Aido Industry, a Japanese OEM manufacturer of automotive parts using aluminum die-casting and cutting processes, was facing a chronic shortage of human resources, resulting in a low profit margin despite increasing sales. That changed once they found Universal Robots.
In the Aichi Prefecture region in Japan, where Aido Industry is located, there are many large auto parts manufacturing companies and always a shortage of human resources. Labor costs, such as salaries for temporary workers, were high, and even if sales increased, profits did not.
Employees at the Aido factory are able to easily adjust the cobot's movements. "It's a true collaboration."
In the process of formulating countermeasures, the company analyzed its process work and found that many repetitive tasks, such as loading and unloading workpieces, were suitable for robots.
Initially, the company considered introducing conventional industrial robots, but the high system cost was a deterrent. That's when the manufacturer discovered Universal Robots.
In 2016, Yusuke Watanabe, President of Aido Industry, encountered UR cobots at a trade show: "Until then, we thought it would be impossible to build a robot system without help of a system integrator, but with the UR cobot, we found out that we could do that by ourselves. So, we decided to introduce it."
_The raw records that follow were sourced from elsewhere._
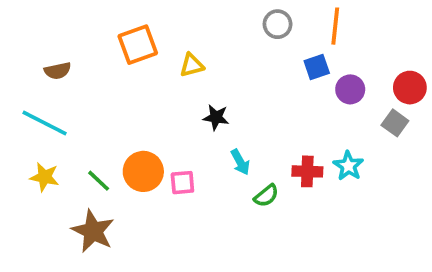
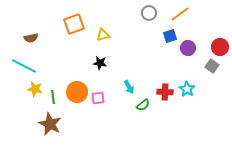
orange line: (335, 26) -> (180, 14), turned 48
black star: (216, 117) -> (100, 63), moved
yellow star: (45, 177) -> (35, 89), moved
green line: (99, 181) -> (53, 97), turned 40

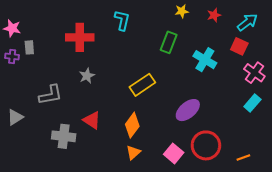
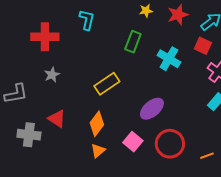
red star: (214, 15) -> (178, 15), size x1.5
pink square: (174, 153) -> (133, 142), moved

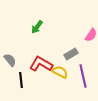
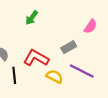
yellow semicircle: (60, 72) -> (55, 76), moved
purple line: (83, 76) -> (82, 71), turned -50

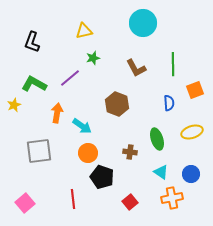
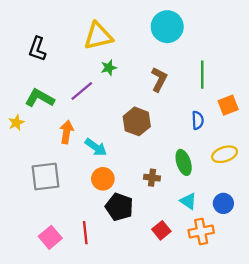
yellow triangle: (84, 31) -> (98, 36), size x1.5
brown L-shape: (136, 68) -> (159, 79), turned -125
red square: (130, 202) -> (161, 230), moved
pink square: (25, 203) -> (50, 237), moved

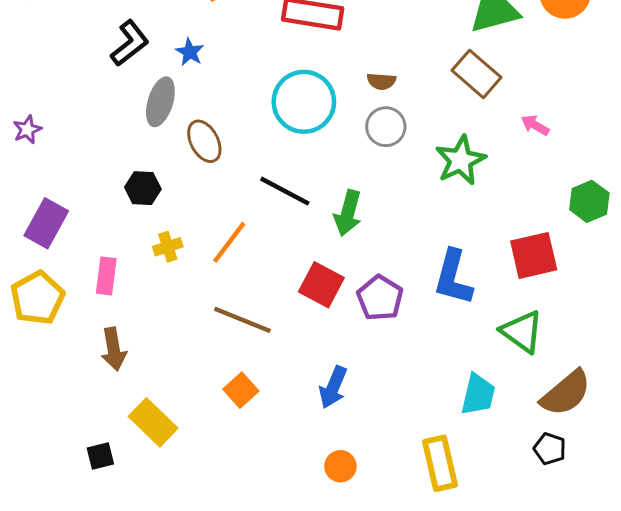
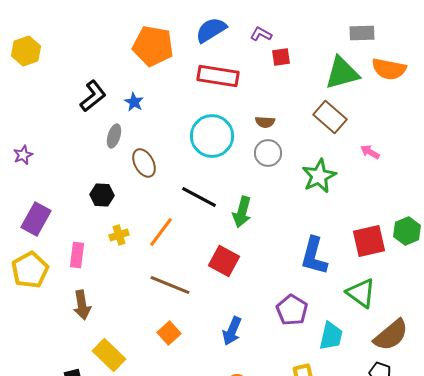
gray ellipse: (160, 102) -> (114, 136), size x0.7
green hexagon: (589, 201) -> (407, 231), moved
purple pentagon: (380, 298) -> (292, 310), moved

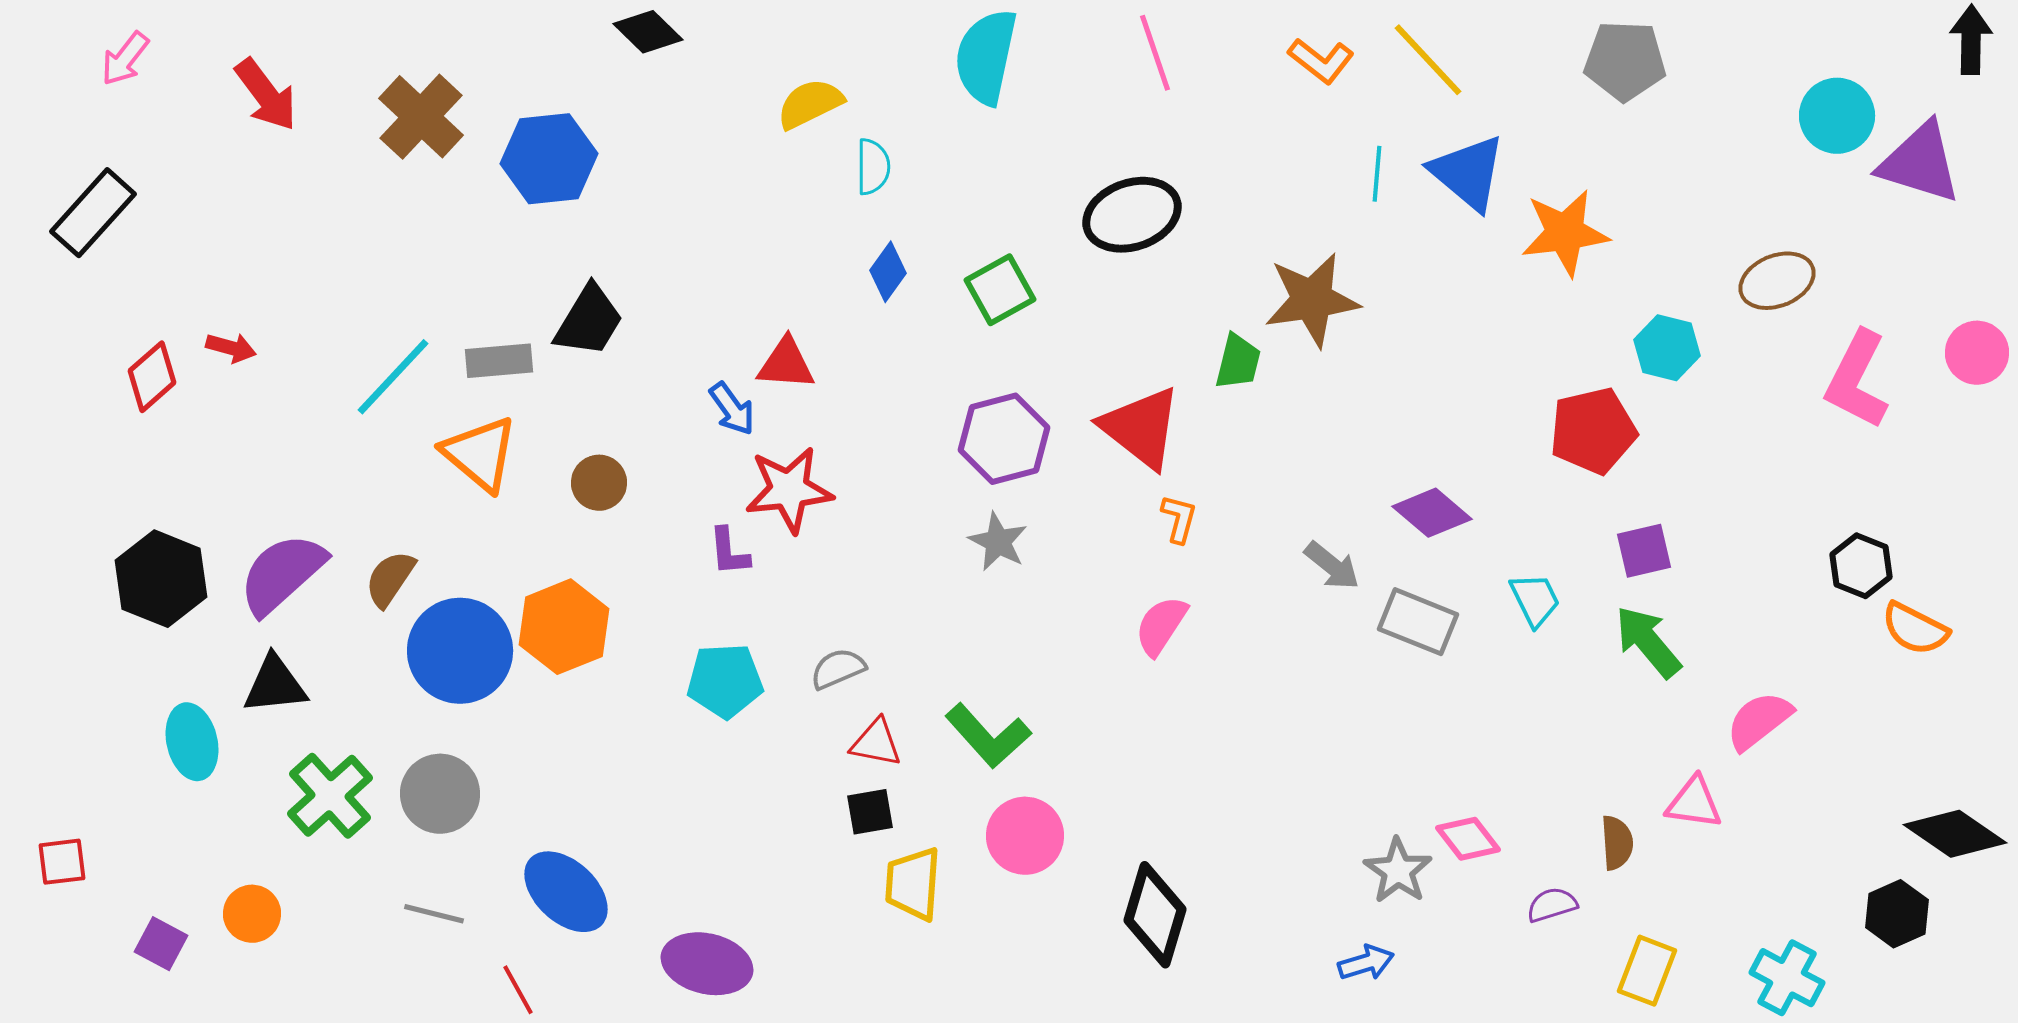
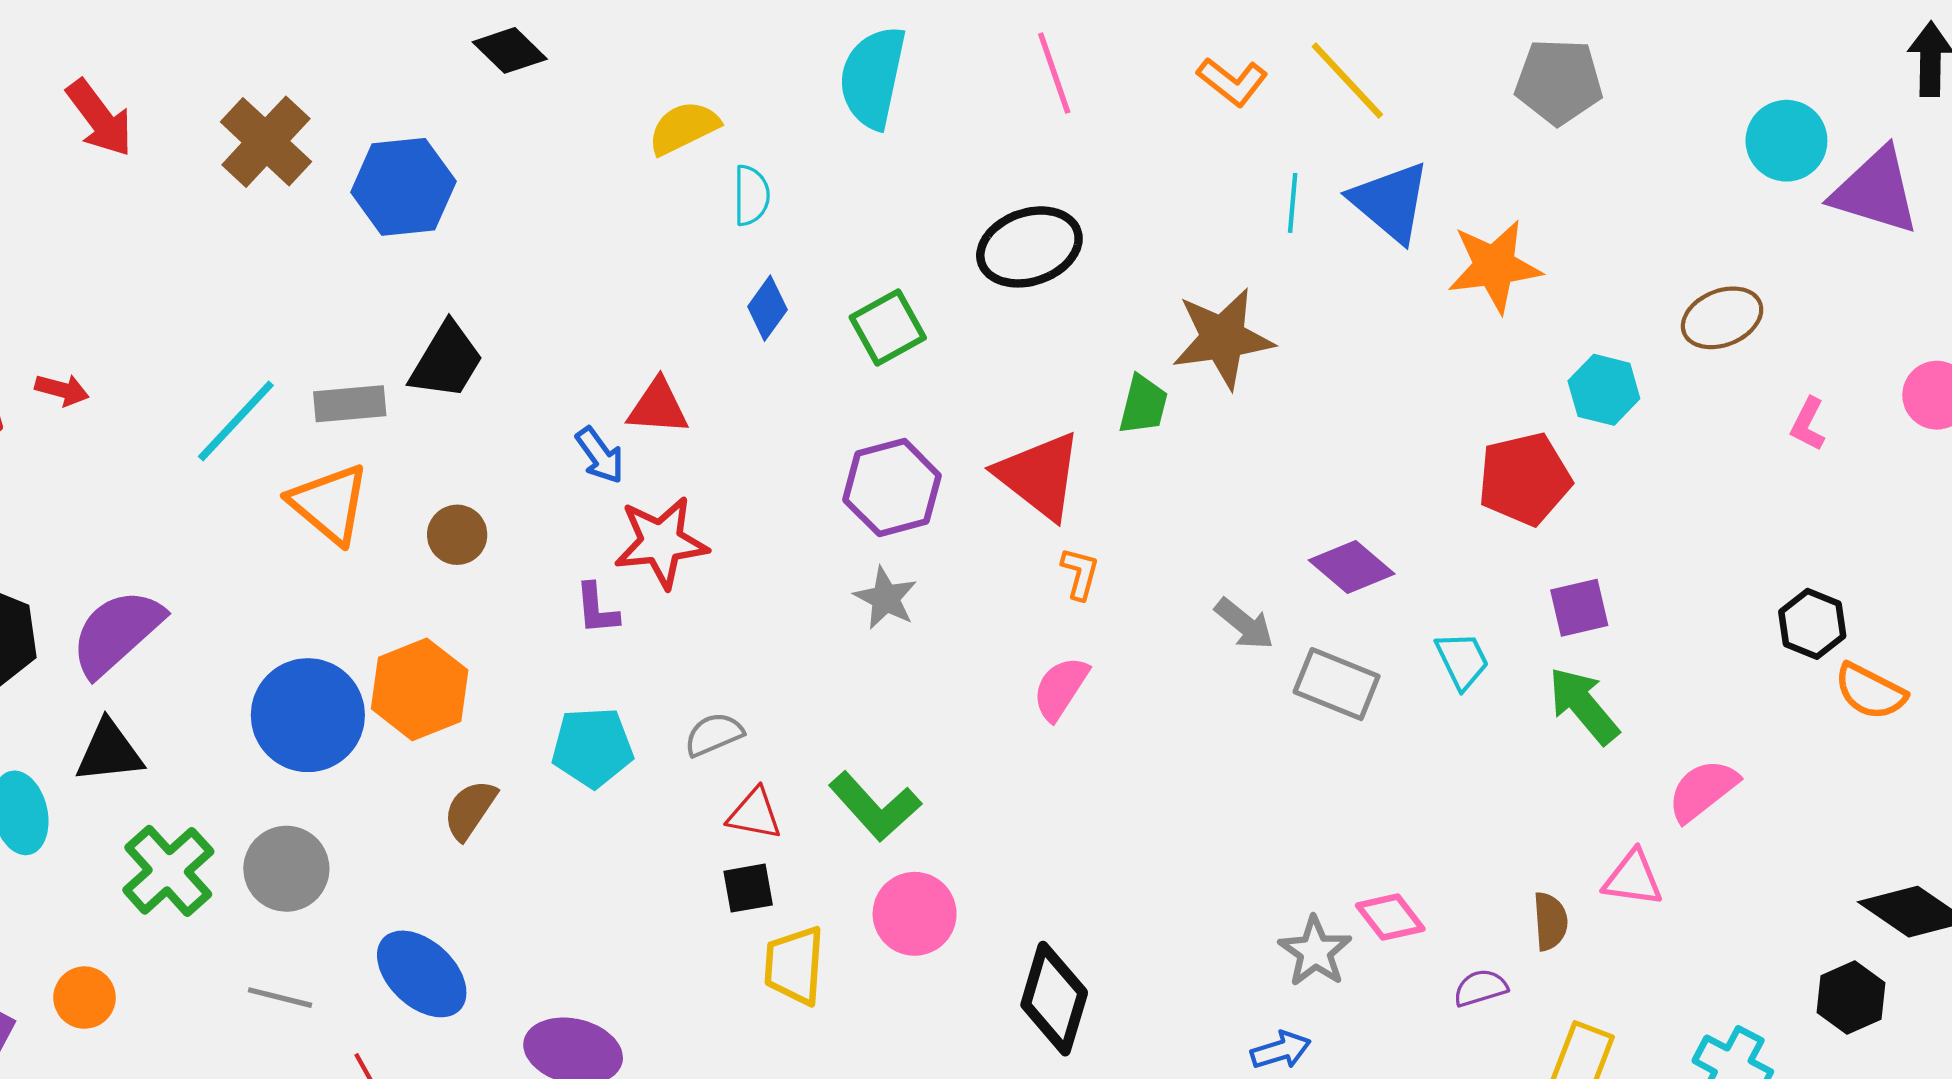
pink L-shape: (1857, 380) -> (1808, 424), size x0.5
brown semicircle: (390, 579) -> (470, 810), moved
Yoshiyasu Ogawa, Manager of the Maintenance and Die Casting Engineering Office, was involved in the development of the robot system. "Before, I was working in the food industry, managing a restaurant, so I had no knowledge of robots. With the help of a distributor, Sangen Corporation, I was able to achieve what I wanted to get the cobot in operation."
2 UR10e cobots are in charge of tending 4 machines.
The first application deployed was the air blowing process for the workpieces after cleaning. To completely dry the complex shaped workpieces, it is necessary to blow into the holes. By attaching air nozzles to the cobot arm, it is now possible to dry even the narrow holes that are difficult to do manually.
Other UR cobots are in charge of machine tending for a series of processes including: picking a workpiece from the conveyor, performing two leak tests, cleaning, and placing the workpiece on the finished product conveyor after air blowing.
The robot hand is self-made so that it can handle multiple processes at once.
This cobot transfers the workpiece to the cleaning and blowing process.
"We were able to reduce manpower by automating processes that used to be done by humans. Also, with humans, there is a possibility of skipping a process or misjudging a defective product as a good one, but by replacing them with cobots, we no longer have to worry about that," added Ogawa.
Over the past three years, Aido Industry has installed 40 UR cobots and doubled its productivity, but this is not the only benefit of introducing cobots.
"The robots do not have the ability to detect problems on their own, but when the employees and workers in the factory find something not suitable in the cobot's movements, they change the robot program to make improvements," explains Watanabe "By incorporating human wisdom into the cobot, we are able to further increase productivity. I think this is true collaboration," said Watanabe.